Start of Data extracts

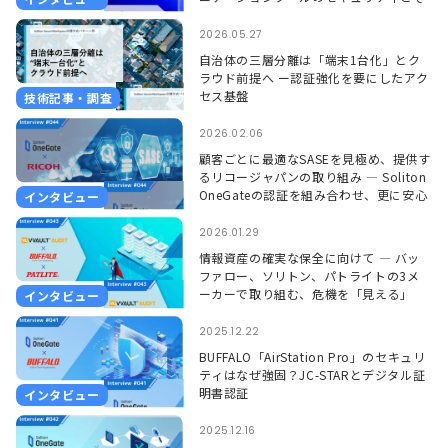
れを支えるSoliton OneGate
2026.05.27
自治体の三層分離は「端末1台化」とク
ラウド前提へ ー認証強化を要にしたアク
セス基盤
技術記事・調査
2026.02.06
顧客ごとに最適なSASEを見極め、提供す
るリコージャパンの取り組み ― Soliton
OneGateの認証を組み合わせ、更に安心
インタビュー
して使える環境に ―
2026.01.29
情報資産の確実な保全に向けて ― バッ
ファロー、ソリトン、パトライトの3メ
ーカーで取り組む、危機を「見える」
インタビュー
「聞こえる」形で捉えるソリューション
―
2025.12.22
BUFFALO「AirStation Pro」のセキュリ
ティはなぜ強固？JC-STARとデジタル証
明書認証
インタビュー
2025.12.16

End of Data extracts

■ **Required work**: The listing above should be repeated word for word, with every image left out.

■ **Result of the exercise**:
れを支えるSoliton OneGate
2026.05.27
自治体の三層分離は「端末1台化」とク
ラウド前提へ ー認証強化を要にしたアク
セス基盤
技術記事・調査
2026.02.06
顧客ごとに最適なSASEを見極め、提供す
るリコージャパンの取り組み ― Soliton
OneGateの認証を組み合わせ、更に安心
インタビュー
して使える環境に ―
2026.01.29
情報資産の確実な保全に向けて ― バッ
ファロー、ソリトン、パトライトの3メ
ーカーで取り組む、危機を「見える」
インタビュー
「聞こえる」形で捉えるソリューション
―
2025.12.22
BUFFALO「AirStation Pro」のセキュリ
ティはなぜ強固？JC-STARとデジタル証
明書認証
インタビュー
2025.12.16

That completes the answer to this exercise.